22

We didn’t hear from Tapio for the next several days. Once, MacIntyre ventured forth and made inquiries among the miners—though never, he emphasized, among any of the supervisors, who could, by tarnishing Tapio’s name, endanger the trapper’s employment prospects in Spitsbergen. What little MacIntyre learned was vague and often contradictory. There had been a brief melee at the company canteen, beginning with some harsh words from both parties. The accounts seemed to agree that Tapio had struck one miner a glancing but conclusive blow with a bottle of aquavit and then taken on two others. At some point the fracas moved outdoors, where by some ruse or flash of skill—here the accounts diverged—Tapio gained the upper hand and smashed one Swedish miner’s head repeatedly against an exposed bit of wooden planking until the man was quite close to death. Ultimately Tapio was pulled away and subdued.

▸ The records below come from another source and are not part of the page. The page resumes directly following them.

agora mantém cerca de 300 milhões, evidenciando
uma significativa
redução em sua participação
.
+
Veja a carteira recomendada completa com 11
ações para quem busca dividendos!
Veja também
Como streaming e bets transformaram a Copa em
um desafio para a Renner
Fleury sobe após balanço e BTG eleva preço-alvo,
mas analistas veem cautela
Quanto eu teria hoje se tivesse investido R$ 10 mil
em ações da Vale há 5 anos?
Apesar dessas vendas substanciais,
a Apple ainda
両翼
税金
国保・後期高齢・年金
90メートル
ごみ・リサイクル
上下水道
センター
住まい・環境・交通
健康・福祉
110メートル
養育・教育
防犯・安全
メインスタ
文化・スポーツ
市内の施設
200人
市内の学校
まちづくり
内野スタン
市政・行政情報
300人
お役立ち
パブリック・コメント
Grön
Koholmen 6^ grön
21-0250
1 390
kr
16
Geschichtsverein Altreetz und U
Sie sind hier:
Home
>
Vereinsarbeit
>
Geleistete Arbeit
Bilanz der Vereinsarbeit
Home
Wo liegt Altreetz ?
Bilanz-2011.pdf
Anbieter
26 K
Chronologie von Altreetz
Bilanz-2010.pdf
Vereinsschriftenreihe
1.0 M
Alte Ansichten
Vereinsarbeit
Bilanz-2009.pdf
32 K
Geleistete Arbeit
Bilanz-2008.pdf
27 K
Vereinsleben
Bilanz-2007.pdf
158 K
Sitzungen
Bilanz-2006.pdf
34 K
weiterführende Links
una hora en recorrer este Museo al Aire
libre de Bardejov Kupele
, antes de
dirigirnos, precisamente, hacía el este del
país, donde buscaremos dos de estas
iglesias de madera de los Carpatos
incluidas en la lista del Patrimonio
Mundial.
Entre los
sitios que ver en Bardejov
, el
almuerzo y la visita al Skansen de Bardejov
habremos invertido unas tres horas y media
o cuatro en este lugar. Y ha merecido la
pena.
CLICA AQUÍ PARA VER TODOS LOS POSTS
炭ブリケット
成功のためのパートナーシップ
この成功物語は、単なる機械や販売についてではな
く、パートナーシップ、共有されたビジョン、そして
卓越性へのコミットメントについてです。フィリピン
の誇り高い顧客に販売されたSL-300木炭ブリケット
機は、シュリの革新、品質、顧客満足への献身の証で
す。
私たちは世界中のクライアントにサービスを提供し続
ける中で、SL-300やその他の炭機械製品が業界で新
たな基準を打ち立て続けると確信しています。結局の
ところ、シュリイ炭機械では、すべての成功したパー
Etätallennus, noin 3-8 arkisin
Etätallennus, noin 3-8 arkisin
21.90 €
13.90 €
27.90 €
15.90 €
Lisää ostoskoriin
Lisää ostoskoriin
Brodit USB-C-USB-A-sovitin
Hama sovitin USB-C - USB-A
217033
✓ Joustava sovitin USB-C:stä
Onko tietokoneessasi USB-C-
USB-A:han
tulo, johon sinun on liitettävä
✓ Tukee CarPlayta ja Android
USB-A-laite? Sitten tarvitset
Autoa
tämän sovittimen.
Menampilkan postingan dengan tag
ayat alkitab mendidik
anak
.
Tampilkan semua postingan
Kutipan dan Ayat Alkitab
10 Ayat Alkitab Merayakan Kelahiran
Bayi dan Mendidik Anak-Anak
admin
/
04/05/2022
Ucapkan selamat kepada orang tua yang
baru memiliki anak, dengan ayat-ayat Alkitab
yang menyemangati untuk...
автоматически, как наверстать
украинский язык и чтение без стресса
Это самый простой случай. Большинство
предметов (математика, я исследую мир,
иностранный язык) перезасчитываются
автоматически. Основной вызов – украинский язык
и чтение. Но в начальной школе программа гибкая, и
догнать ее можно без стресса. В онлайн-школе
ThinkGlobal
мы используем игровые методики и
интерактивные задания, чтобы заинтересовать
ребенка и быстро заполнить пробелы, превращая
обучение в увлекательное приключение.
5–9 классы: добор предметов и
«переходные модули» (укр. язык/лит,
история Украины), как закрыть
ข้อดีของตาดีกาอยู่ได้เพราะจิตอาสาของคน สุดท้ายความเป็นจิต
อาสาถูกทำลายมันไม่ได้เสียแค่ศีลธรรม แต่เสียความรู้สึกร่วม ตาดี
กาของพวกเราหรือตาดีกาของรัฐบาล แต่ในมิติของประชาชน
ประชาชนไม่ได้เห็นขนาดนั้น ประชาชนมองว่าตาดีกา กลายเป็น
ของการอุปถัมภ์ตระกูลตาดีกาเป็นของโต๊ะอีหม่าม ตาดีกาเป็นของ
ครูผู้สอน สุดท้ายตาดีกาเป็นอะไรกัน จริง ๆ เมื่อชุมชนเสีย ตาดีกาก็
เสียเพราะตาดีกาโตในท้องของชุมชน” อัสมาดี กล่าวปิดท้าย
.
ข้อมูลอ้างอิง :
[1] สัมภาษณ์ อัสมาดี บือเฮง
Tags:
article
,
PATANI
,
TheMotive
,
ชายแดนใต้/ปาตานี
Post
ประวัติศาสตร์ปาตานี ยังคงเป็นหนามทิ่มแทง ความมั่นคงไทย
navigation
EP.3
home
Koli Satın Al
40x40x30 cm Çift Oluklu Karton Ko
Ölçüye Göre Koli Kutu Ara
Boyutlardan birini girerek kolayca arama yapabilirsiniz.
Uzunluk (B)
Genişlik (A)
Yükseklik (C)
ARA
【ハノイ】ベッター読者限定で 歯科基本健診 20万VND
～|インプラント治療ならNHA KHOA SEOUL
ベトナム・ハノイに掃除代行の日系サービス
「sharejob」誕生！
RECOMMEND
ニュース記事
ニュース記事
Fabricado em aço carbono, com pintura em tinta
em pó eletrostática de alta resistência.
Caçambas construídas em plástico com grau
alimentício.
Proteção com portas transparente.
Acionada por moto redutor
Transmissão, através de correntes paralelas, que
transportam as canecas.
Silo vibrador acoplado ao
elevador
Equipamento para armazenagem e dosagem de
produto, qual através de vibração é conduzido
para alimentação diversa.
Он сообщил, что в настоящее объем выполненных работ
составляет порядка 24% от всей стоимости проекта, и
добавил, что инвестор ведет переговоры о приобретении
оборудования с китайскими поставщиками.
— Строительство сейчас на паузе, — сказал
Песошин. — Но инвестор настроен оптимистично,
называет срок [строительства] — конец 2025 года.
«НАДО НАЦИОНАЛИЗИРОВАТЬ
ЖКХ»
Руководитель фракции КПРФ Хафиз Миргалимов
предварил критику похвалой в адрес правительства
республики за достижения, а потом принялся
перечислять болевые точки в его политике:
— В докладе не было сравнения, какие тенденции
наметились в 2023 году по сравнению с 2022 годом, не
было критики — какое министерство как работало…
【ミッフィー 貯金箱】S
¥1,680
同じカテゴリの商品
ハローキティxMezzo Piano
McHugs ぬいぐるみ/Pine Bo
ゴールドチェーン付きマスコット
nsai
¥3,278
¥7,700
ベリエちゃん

Several of MacIntyre’s informants were adamant that Tapio himself had been rather badly beaten, and that the miners had comported themselves with fortitude and dignity, but MacIntyre didn’t care. Neither of us had seen any egregious wounds on Tapio. What did concern MacIntyre was whether the nearly dead miner would file a formal complaint when he returned to something more like life.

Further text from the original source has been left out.